Arguably the most significant event in modern history, the atomic bombing of Hiroshima and Nagasaki served to shape postwar Japan into the nation it is today. The Hiroshima Peace Memorial Museum is an unapologetic look at the history that led up to and culminated in a catastrophic moment in the history of humanity. While the exhibitions may be harrowing for some, the museum offers a balanced and extraordinarily human outlook on the devastation wrought on Hiroshima and why the city was selected as a target.
From Hiroshima Station, take tram line 2 or 6 to Genbaku-Domu Mae. The tram ride takes 15 minutes.
The museum is part of the Peace Park which is located to the south-west of Hiroshima Station on an island separated from the mainland by the Ota and Motoyasu rivers. It is possible to walk to the museum from Hiroshima station in approximately 35 minutes.
From a tactical point of view, Japan's 2nd General Army, in charge of defending western Japan, was based out of Hiroshima Castle. However, as the castle was not singled out as the main target, the museum explores a far more cynical view as to why Hiroshima was chosen.
The city is famous for the rivers that cut through the city, running to the sea. It is alleged that allied forces aimed their experimental weapon at Hiroshima to see how the bomb would react to a drop-zone that was a combination of both solid ground and running water.

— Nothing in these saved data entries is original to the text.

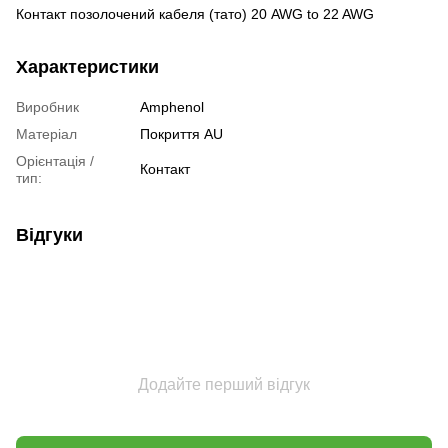
Контакт позолочений кабеля (тато) 20 AWG to 22 AWG
Характеристики
Виробник
Amphenol
Матеріал
Покриття AU
Орієнтація /
Контакт
тип:
Відгуки
Додайте перший відгук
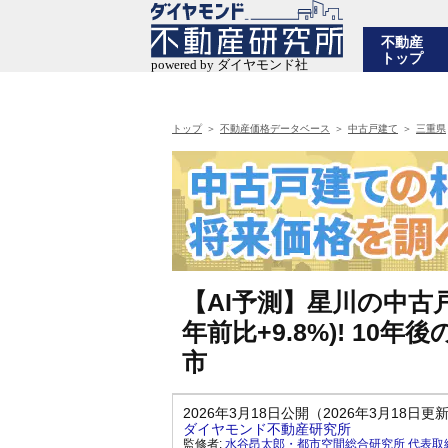
不動産
トップ
トップ
不動産価格データベース
中古戸建て
三重県
【AI予測】星川の中古戸
年前比+9.8%)! 1
市
2026年3月18日公開（2026年3月18日更
ダイヤモンド不動産研究所
監修者:
水谷昂太郎・都市空間総合研究所 代表取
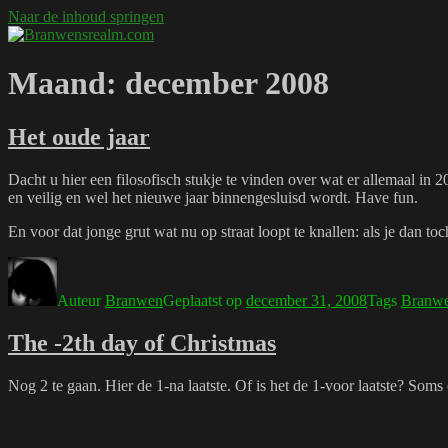
Naar de inhoud springen
Branwensrealm.com
Ni mar a shiltear a bhitear
Maand:
december 2008
Het oude jaar
Dacht u hier een filosofisch stukje te vinden over wat er allemaal in
en veilig en wel het nieuwe jaar binnengesluisd wordt. Have fun.
En voor dat jonge grut wat nu op straat loopt te knallen: als je dan 
Auteur
Branwen
Geplaatst op
december 31, 2008
Tags
Branw
The -2th day of Christmas
Nog 2 te gaan. Hier de 1-na laatste. Of is het de 1-voor laatste? Soms 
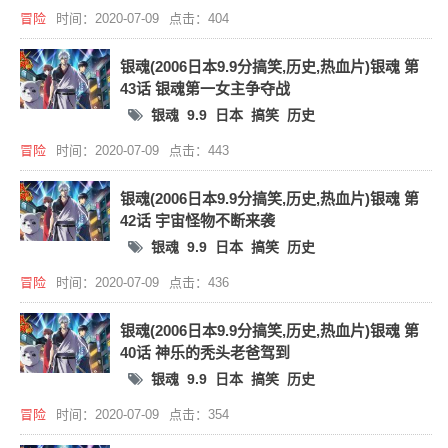
冒险
时间：2020-07-09
点击：404
银魂(2006日本9.9分搞笑,历史,热血片)银魂 第
43话 银魂第一女主争夺战
银魂
9.9
日本
搞笑
历史
冒险
时间：2020-07-09
点击：443
银魂(2006日本9.9分搞笑,历史,热血片)银魂 第
42话 宇宙怪物不断来袭
银魂
9.9
日本
搞笑
历史
冒险
时间：2020-07-09
点击：436
银魂(2006日本9.9分搞笑,历史,热血片)银魂 第
40话 神乐的秃头老爸驾到
银魂
9.9
日本
搞笑
历史
冒险
时间：2020-07-09
点击：354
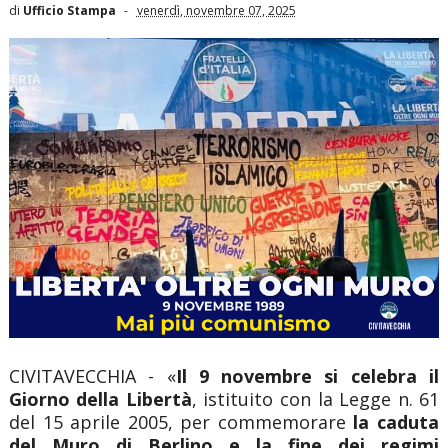
di
Ufficio Stampa
venerdì, novembre 07, 2025
CIVITAVECCHIA - «
Il 9 novembre si celebra il
Giorno della Libertà
, istituito con la Legge n. 61
del 15 aprile 2005, per commemorare
la caduta
del Muro di Berlino
e la fine dei regimi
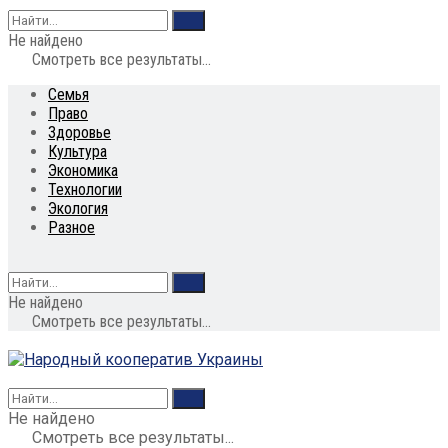
Не найдено
Смотреть все результаты...
Семья
Право
Здоровье
Культура
Экономика
Технологии
Экология
Разное
Не найдено
Смотреть все результаты...
Не найдено
Смотреть все результаты...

The results of the bomb are explored through original photography, lifelike models, artists’ impressions, recovered items and descriptive explanations. While the museum explores the pain of nuclear war, it does not shy away from Japan's own violent history, with an entire section dedicated to Japan's bloody campaign that cut a swath through Asia.
This honesty only adds to the palpable and sincere desire for pacifism that pulsates through the museum. The museum presents a view of the mistakes that we have all made, and sees only one clear path to securing a safer world for us all — a blanket ban on nuclear weapons worldwide.
Although remodeled and renovated in 1992 and 1994 respectively, the museum has been open since 1955, with the consistent goal of promoting peace in the hope that history not be repeated.
Since it first opened its doors, over 50 million people have visited the museum, and besides the exhibitions the museum features Peace Education Programs which include testimonies from survivors of the attack, volunteers offering tours of the Peace Park and even the loaning of videos and posters for educational purposes. Although the focus of the museum is the impact of the bomb, it steers clear of being morose, and instead focuses on being constructive, informative and inspirational.
Important Notice: The Main Building of the Hiroshima Peace Memorial Museum will be closed for renovations until spring, 2019. The East Building remains open to visitors.